TASK = Repeat only the stretch of lines below that runs from the line with "SHELDON MUNROE" through the line with "Bend border wall has", unaltered.
· · · · · · ·
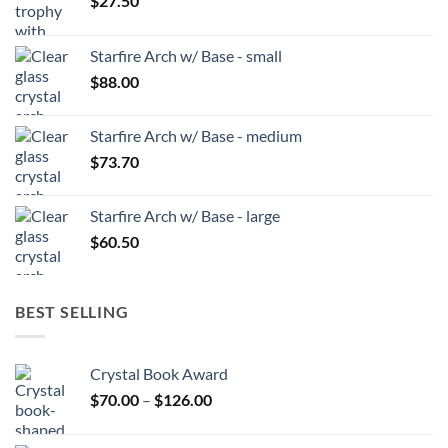
$
27.50
Starfire Arch w/ Base - small
$
88.00
Starfire Arch w/ Base - medium
$
73.70
Starfire Arch w/ Base - large
$
60.50
BEST SELLING
Crystal Book Award
Price
$
70.00
–
$
126.00
range:
$70.00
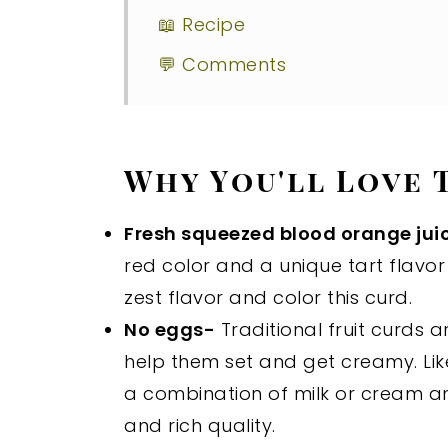
📖 Recipe
💬 Comments
Why You'll Love 
Fresh squeezed blood orange jui
red color and a unique tart flavor 
zest flavor and color this curd.
No eggs-
Traditional fruit curds 
help them set and get creamy. Li
a combination of milk or cream an
and rich quality.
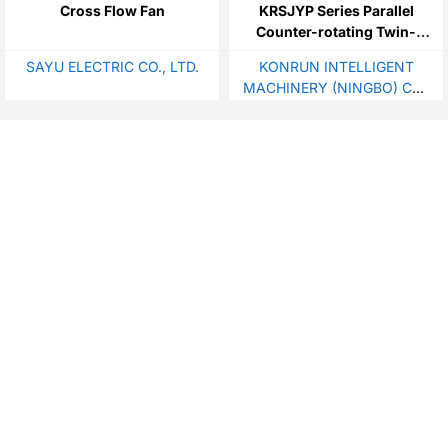
Cross Flow Fan
KRSJYP Series Parallel
Counter-rotating Twin-
Screw Extruder
SAYU ELECTRIC CO., LTD.
KONRUN INTELLIGENT
MACHINERY (NINGBO) CO.,
LTD.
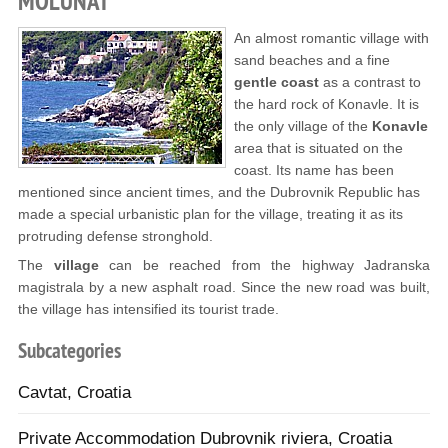
MOLUNAT
An almost romantic village with
sand beaches and a fine
gentle coast
as a contrast to
the hard rock of Konavle. It is
the only village of the
Konavle
area that is situated on the
coast. Its name has been
mentioned since ancient times, and the Dubrovnik Republic has
made a special urbanistic plan for the village, treating it as its
protruding defense stronghold.
The
village
can be reached from the highway Jadranska
magistrala by a new asphalt road. Since the new road was built,
the village has intensified its tourist trade.
Subcategories
Cavtat, Croatia
Private Accommodation Dubrovnik riviera, Croatia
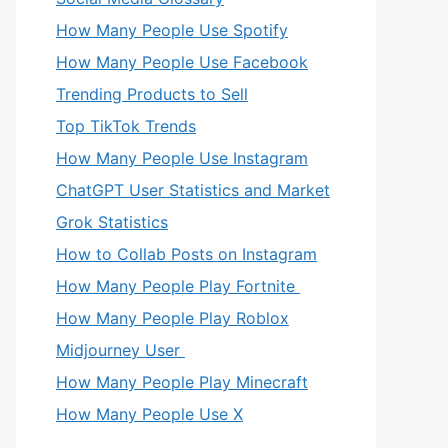
How Many People Use Spotify
How Many People Use Facebook
Trending Products to Sell
Top TikTok Trends
How Many People Use Instagram
ChatGPT User Statistics and Market
Grok Statistics
How to Collab Posts on Instagram
How Many People Play Fortnite
How Many People Play Roblox
Midjourney User
How Many People Play Minecraft
How Many People Use X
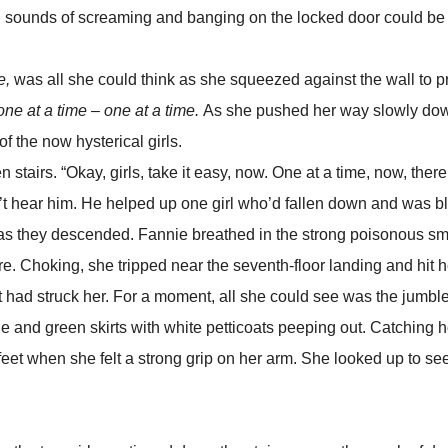
ing sounds of screaming and banging on the locked door could be
e,
was all she could think as she squeezed against the wall to p
 one at a time – one at a time.
As she pushed her way slowly do
of the now hysterical girls.
. “Okay, girls, take it easy, now. One at a time, now, there 
ldn’t hear him. He helped up one girl who’d fallen down and was b
 as they descended. Fannie breathed in the strong poisonous sme
 fire. Choking, she tripped near the seventh-floor landing and hit
hot had struck her. For a moment, all she could see was the jumbl
 and green skirts with white petticoats peeping out. Catching h
feet when she felt a strong grip on her arm. She looked up to se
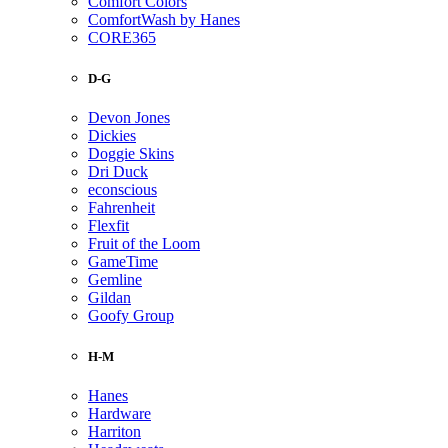
Comfort Colors
ComfortWash by Hanes
CORE365
D-G
Devon Jones
Dickies
Doggie Skins
Dri Duck
econscious
Fahrenheit
Flexfit
Fruit of the Loom
GameTime
Gemline
Gildan
Goofy Group
H-M
Hanes
Hardware
Harriton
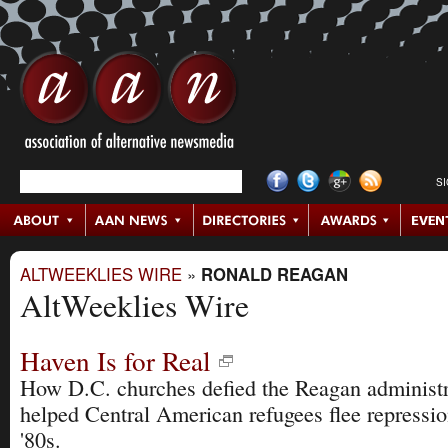
S
ALTWEEKLIES WIRE
»
RONALD REAGAN
AltWeeklies Wire
Haven Is for Real
How D.C. churches defied the Reagan administr
helped Central American refugees flee repressio
'80s.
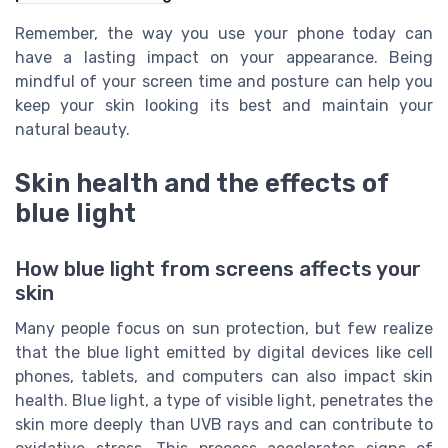
Remember, the way you use your phone today can
have a lasting impact on your appearance. Being
mindful of your screen time and posture can help you
keep your skin looking its best and maintain your
natural beauty.
Skin health and the effects of
blue light
How blue light from screens affects your
skin
Many people focus on sun protection, but few realize
that the blue light emitted by digital devices like cell
phones, tablets, and computers can also impact skin
health. Blue light, a type of visible light, penetrates the
skin more deeply than UVB rays and can contribute to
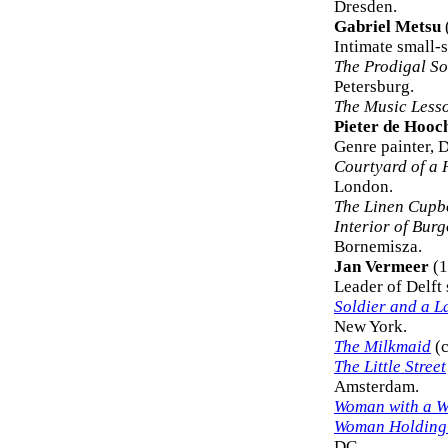
Dresden.
Gabriel Metsu
Intimate small-s
The Prodigal S
Petersburg.
The Music Less
Pieter de Hooc
Genre painter, D
Courtyard of a 
London.
The Linen Cupb
Interior of Bur
Bornemisza.
Jan Vermeer
(1
Leader of Delft 
Soldier and a L
New York.
The Milkmaid
(c
The Little Street
Amsterdam.
Woman with a W
Woman Holding
DC.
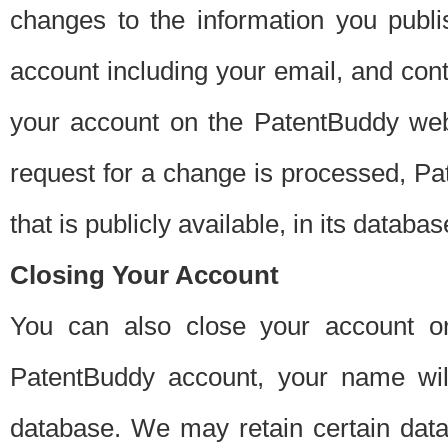
changes to the information you publi
account including your email, and cont
your account on the PatentBuddy web
request for a change is processed, Pa
that is publicly available, in its databas
Closing Your Account
You can also close your account on
PatentBuddy account, your name will
database. We may retain certain data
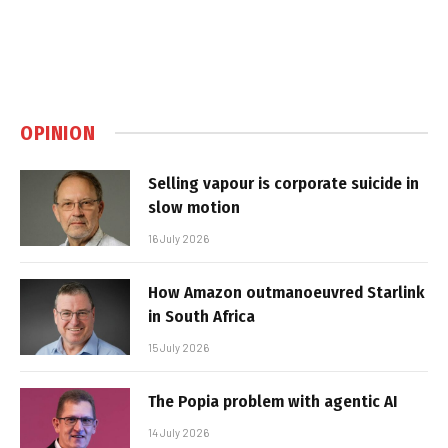
OPINION
Selling vapour is corporate suicide in
slow motion
16 July 2026
How Amazon outmanoeuvred Starlink
in South Africa
15 July 2026
The Popia problem with agentic AI
14 July 2026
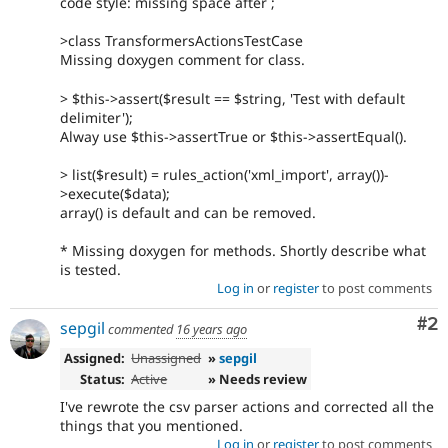
code style: missing space after ;
>class TransformersActionsTestCase
Missing doxygen comment for class.
> $this->assert($result == $string, 'Test with default
delimiter');
Alway use $this->assertTrue or $this->assertEqual().
> list($result) = rules_action('xml_import', array())-
>execute($data);
array() is default and can be removed.
* Missing doxygen for methods. Shortly describe what
is tested.
Log in
or
register
to post comments
Co
#2
sepgil
commented
16 years ago
Assigned:
Unassigned
»
sepgil
Status:
Active
» Needs review
I've rewrote the csv parser actions and corrected all the
things that you mentioned.
Log in
or
register
to post comments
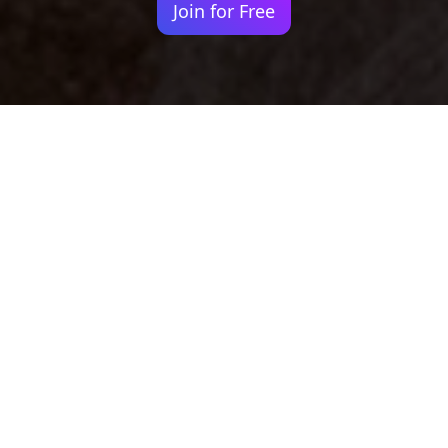
Join for Free
Your identity shouldn't
be defined by labels.
Bindr is designed to be label free, you don't
need to define yourself as bisexual, lesbian,
gay or straight. You should be able to select
the type of person you're interested in
seeing, we leave all options on by default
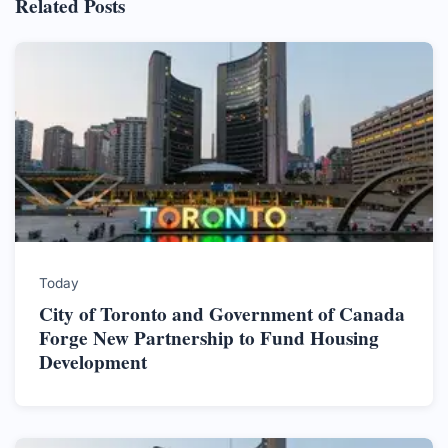
Related Posts
Today
City of Toronto and Government of Canada
Forge New Partnership to Fund Housing
Development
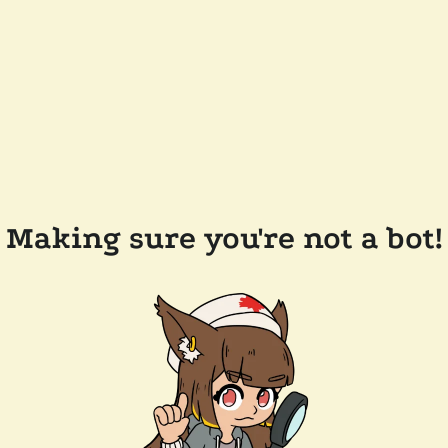
Making sure you're not a bot!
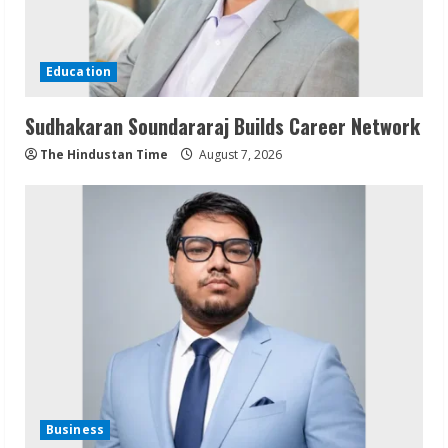
Education
Sudhakaran Soundararaj Builds Career Network
The Hindustan Time
August 7, 2026
Business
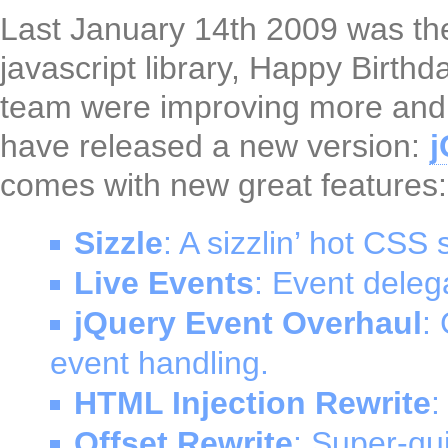
Last January 14th 2009 was the
javascript library, Happy Birth
team were improving more and 
have released a new version:
j
comes with new great features:
Sizzle
: A sizzlin’ hot CSS 
Live Events
: Event delega
jQuery Event Overhaul
:
event handling.
HTML Injection Rewrite
:
Offset Rewrite
: Super-qui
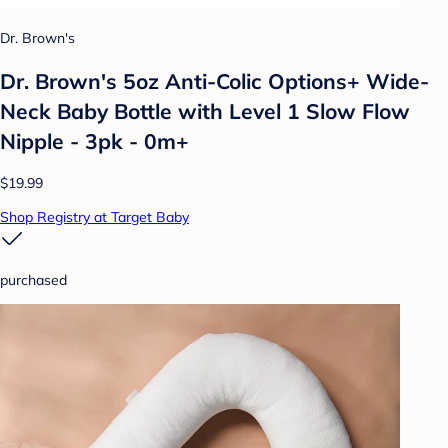
Dr. Brown's
Dr. Brown's 5oz Anti-Colic Options+ Wide-
Neck Baby Bottle with Level 1 Slow Flow
Nipple - 3pk - 0m+
$19.99
Shop Registry at Target Baby
purchased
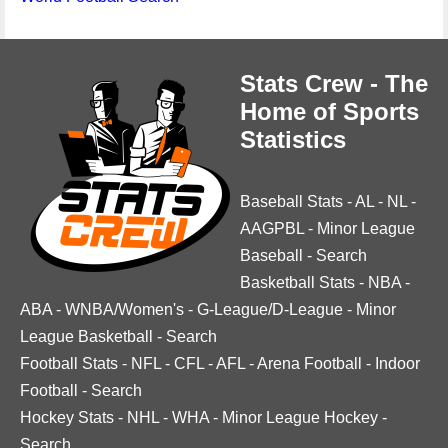
Stats Crew - The
Home of Sports
Statistics
Baseball Stats
-
AL
-
NL
-
AAGPBL
-
Minor League
Baseball
-
Search
Basketball Stats
-
NBA
-
ABA
-
WNBA/Women's
-
G-League/D-League
-
Minor
League Basketball
-
Search
Football Stats
-
NFL
-
CFL
-
AFL
-
Arena Football
-
Indoor
Football
-
Search
Hockey Stats
-
NHL
-
WHA
-
Minor League Hockey
-
Search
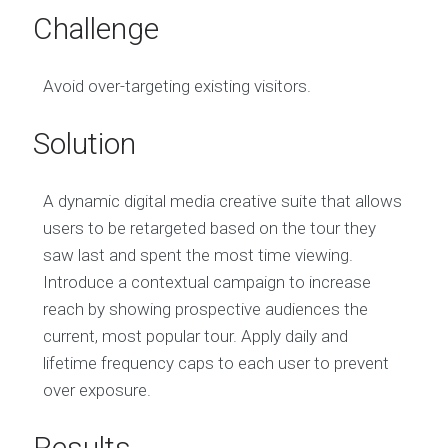
Challenge
Avoid over-targeting existing visitors.
Solution
A dynamic digital media creative suite that allows
users to be retargeted based on the tour they
saw last and spent the most time viewing.
Introduce a contextual campaign to increase
reach by showing prospective audiences the
current, most popular tour. Apply daily and
lifetime frequency caps to each user to prevent
over exposure.
Results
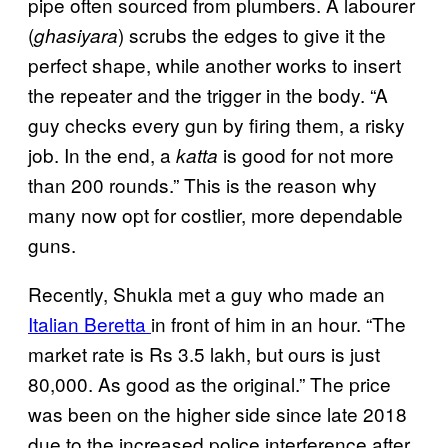
pipe often sourced from plumbers. A labourer
(
) scrubs the edges to give it the
ghasiyara
perfect shape, while another works to insert
the repeater and the trigger in the body. “A
guy checks every gun by firing them, a risky
job. In the end, a
is good for not more
katta
than 200 rounds.” This is the reason why
many now opt for costlier, more dependable
guns.
Recently, Shukla met a guy who made an
Italian Beretta
in front of him in an hour. “The
market rate is Rs 3.5 lakh, but ours is just
80,000. As good as the original.” The price
was been on the higher side since late 2018
due to the increased police interference after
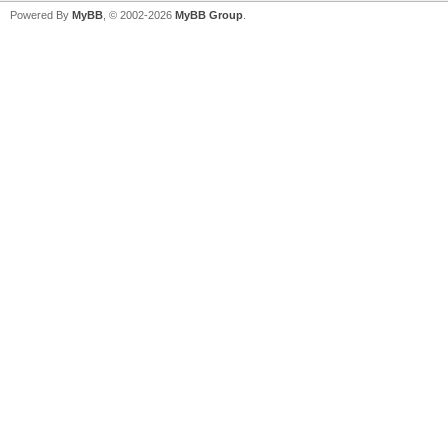
Powered By
MyBB
, © 2002-2026
MyBB Group
.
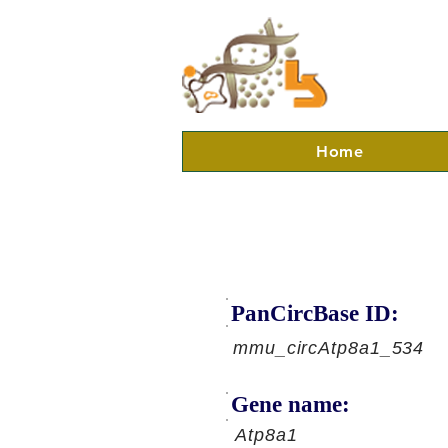
Home
PanCircBase ID:
mmu_circAtp8a1_534
Gene name:
Atp8a1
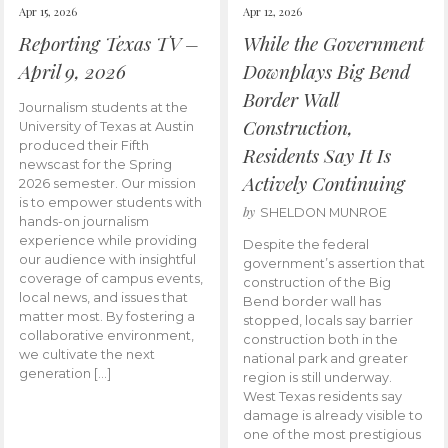
Apr 15, 2026
Apr 12, 2026
Reporting Texas TV –
While the Government
April 9, 2026
Downplays Big Bend
Border Wall
Journalism students at the
Construction,
University of Texas at Austin
produced their Fifth
Residents Say It Is
newscast for the Spring
Actively Continuing
2026 semester. Our mission
is to empower students with
by
SHELDON MUNROE
hands-on journalism
experience while providing
Despite the federal
our audience with insightful
government’s assertion that
coverage of campus events,
construction of the Big
local news, and issues that
Bend border wall has
matter most. By fostering a
stopped, locals say barrier
collaborative environment,
construction both in the
we cultivate the next
national park and greater
generation […]
region is still underway.
West Texas residents say
damage is already visible to
one of the most prestigious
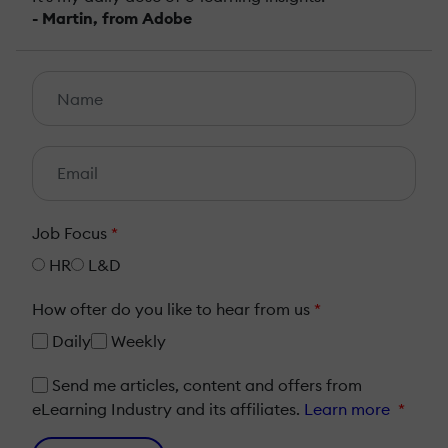
- Martin, from Adobe
Job Focus
*
HR
L&D
How ofter do you like to hear from us
*
Daily
Weekly
Send me articles, content and offers from
eLearning Industry and its affiliates.
Learn more
*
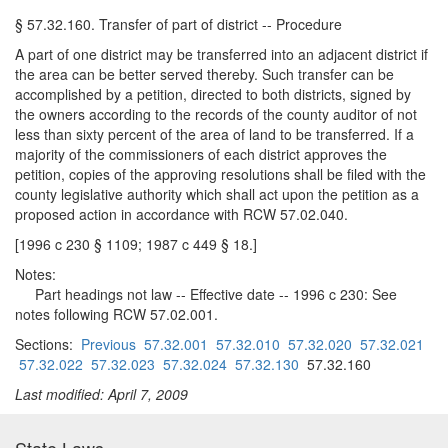
§ 57.32.160. Transfer of part of district -- Procedure
A part of one district may be transferred into an adjacent district if
the area can be better served thereby. Such transfer can be
accomplished by a petition, directed to both districts, signed by
the owners according to the records of the county auditor of not
less than sixty percent of the area of land to be transferred. If a
majority of the commissioners of each district approves the
petition, copies of the approving resolutions shall be filed with the
county legislative authority which shall act upon the petition as a
proposed action in accordance with RCW 57.02.040.
[1996 c 230 § 1109; 1987 c 449 § 18.]
Notes:
Part headings not law -- Effective date -- 1996 c 230: See
notes following RCW 57.02.001.
Sections:
Previous
57.32.001
57.32.010
57.32.020
57.32.021
57.32.022
57.32.023
57.32.024
57.32.130
57.32.160
Last modified: April 7, 2009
· · · · · · ·
OUTPUT =
SHELDON MUNROE
hands-on journalism
experience while providing
Despite the federal
our audience with insightful
government’s assertion that
coverage of campus events,
construction of the Big
local news, and issues that
Bend border wall has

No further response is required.